Saturday, April 28, 2018

The grass on the knoll grows again

Well. I don't know how this fits into the narrative.

The narrative being that the NBA isn't going to let LeBron James go out in the first round, which is why the league conspired to give 'Bron and the Cavaliers a 3-2 lead in the series in Game 5. The way they did this, apparently, is by ordering the refs not to call goaltending on LeBron's obvious goaltend of Victor Oladipo in the dying seconds. This allowed LeBron to replicate Michael Jordan's shot over Craig Ehlo with a buzzer-beating three to win it.

Apparently this was all part of some script. Or so the Grassy Knoll People believe, and the Grassy Knoll People always seem to make their appearance whenever there's a crucial bad call in an NBA playoff game.

Of course, this has very little to do with the reality of it, which is that bad calls occasionally happen because game officials are human.

It also has little to do with the fact that, even if Oladipo's bucket had stood, LeBron's epic triple would have sent the Cavaliers home winners, anyway.

And it for sure has little to do with what happened last night, when the Pacers came home and destroyed the Cavs by 34 points to even the series at three games apiece.

Again, how does that fit into the narrative of The NBA Is Fixing This So LeBron Doesn't Lose In The First Round?

It doesn't, of course, which is why conspiracy theories, particularly as regards to sports, are such silly business. Fixing games has happened in sports -- particularly in boxing and college basketball, historically -- but league offices dictating certain outcomes would be nearly impossible to do. Unless, as in boxing and college basketball, there's some sort of take-a-dive money being paid.

Absent that, stuff is always going to happen, and it's frequently not predictable stuff, like LeBron reprising the MJ Shot. Which is why we love sports.

Not that there isn't a certain irony to this Cavs-Pacers series.

That would be the fact that, although there isn't conspiracy at work here, the series does seem to be following a fairly predictable script. Way back after the Pacers road-killed the Cavs in Game 1, the Blob said the series seemed to destined to end one of two ways: Pacers in six, or Cavs in seven.
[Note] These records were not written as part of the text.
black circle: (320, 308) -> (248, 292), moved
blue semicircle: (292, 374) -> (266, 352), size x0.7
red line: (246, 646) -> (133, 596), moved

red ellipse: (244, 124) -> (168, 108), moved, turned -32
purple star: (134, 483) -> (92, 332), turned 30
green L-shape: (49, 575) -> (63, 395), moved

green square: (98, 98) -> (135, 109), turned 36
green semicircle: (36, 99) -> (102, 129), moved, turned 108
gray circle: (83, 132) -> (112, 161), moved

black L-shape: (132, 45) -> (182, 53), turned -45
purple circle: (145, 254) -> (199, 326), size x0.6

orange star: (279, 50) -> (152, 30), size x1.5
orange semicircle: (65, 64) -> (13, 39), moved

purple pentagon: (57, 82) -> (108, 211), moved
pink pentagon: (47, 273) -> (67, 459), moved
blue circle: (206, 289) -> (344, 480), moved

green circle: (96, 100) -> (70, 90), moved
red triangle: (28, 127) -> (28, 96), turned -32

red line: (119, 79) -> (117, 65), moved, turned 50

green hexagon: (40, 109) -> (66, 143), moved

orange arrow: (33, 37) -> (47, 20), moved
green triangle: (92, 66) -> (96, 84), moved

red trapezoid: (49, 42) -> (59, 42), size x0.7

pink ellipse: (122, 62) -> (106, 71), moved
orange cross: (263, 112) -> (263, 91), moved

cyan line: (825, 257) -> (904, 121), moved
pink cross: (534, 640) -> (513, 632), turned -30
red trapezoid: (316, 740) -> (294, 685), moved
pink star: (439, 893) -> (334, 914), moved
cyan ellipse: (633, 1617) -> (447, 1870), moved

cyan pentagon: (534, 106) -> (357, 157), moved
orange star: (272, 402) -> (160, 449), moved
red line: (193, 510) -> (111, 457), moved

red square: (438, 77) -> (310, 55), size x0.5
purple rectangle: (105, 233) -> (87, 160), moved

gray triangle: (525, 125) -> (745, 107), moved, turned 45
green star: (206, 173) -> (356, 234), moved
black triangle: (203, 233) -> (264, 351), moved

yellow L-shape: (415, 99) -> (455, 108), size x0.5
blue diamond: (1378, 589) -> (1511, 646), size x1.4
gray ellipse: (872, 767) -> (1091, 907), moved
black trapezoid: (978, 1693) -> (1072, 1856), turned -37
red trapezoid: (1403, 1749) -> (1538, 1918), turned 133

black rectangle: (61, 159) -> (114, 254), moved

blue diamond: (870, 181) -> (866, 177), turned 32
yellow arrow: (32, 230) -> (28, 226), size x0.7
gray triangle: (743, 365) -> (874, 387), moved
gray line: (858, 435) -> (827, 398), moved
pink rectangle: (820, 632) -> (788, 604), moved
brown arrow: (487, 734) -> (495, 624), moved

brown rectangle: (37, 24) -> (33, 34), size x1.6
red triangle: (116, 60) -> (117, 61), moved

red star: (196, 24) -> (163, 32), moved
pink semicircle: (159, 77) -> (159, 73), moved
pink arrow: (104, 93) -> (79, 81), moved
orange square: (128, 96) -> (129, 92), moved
And so it was entirely predictable that, after LeBron did his LeBron thing the other night, the Pacers would come back and win Game 6.

Not by 34, of course. But they'd win.

And now?

The script still holds.

Cavs in seven. Because there's no way LeBron is going to let them lose a Game 7 at home, in the first round, in what could well be his last game in Cleveland.

That won't be the league's doing, mind you. That will be LeBron's doing.